(Problem description)
Restate verbatim the span of lines below between the line with "Arbeit. Später gibt" and the line with "SWIFT-BIC.: SOLADES1REN", including those two lines, and only that span.

(Provided entries)
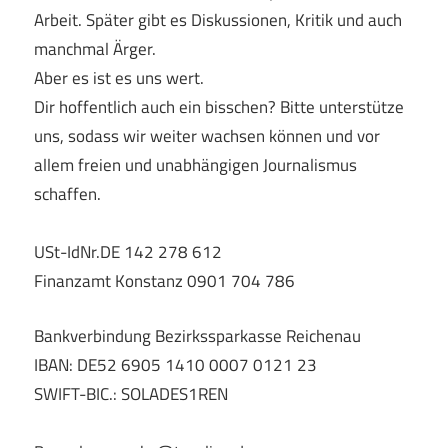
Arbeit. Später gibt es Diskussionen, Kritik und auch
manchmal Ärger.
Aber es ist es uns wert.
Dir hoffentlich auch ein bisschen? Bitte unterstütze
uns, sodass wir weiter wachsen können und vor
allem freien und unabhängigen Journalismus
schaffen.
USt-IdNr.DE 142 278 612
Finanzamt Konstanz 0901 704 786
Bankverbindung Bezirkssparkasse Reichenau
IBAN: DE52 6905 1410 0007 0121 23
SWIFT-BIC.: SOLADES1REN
--
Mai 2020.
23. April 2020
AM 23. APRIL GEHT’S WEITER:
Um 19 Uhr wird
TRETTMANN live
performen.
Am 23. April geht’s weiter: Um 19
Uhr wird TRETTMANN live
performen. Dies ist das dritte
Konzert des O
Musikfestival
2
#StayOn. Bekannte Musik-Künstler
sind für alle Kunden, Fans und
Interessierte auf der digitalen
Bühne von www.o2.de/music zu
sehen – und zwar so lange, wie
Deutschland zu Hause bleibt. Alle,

(Your solution)
Arbeit. Später gibt es Diskussionen, Kritik und auch
manchmal Ärger.
Aber es ist es uns wert.
Dir hoffentlich auch ein bisschen? Bitte unterstütze
uns, sodass wir weiter wachsen können und vor
allem freien und unabhängigen Journalismus
schaffen.
USt-IdNr.DE 142 278 612
Finanzamt Konstanz 0901 704 786
Bankverbindung Bezirkssparkasse Reichenau
IBAN: DE52 6905 1410 0007 0121 23
SWIFT-BIC.: SOLADES1REN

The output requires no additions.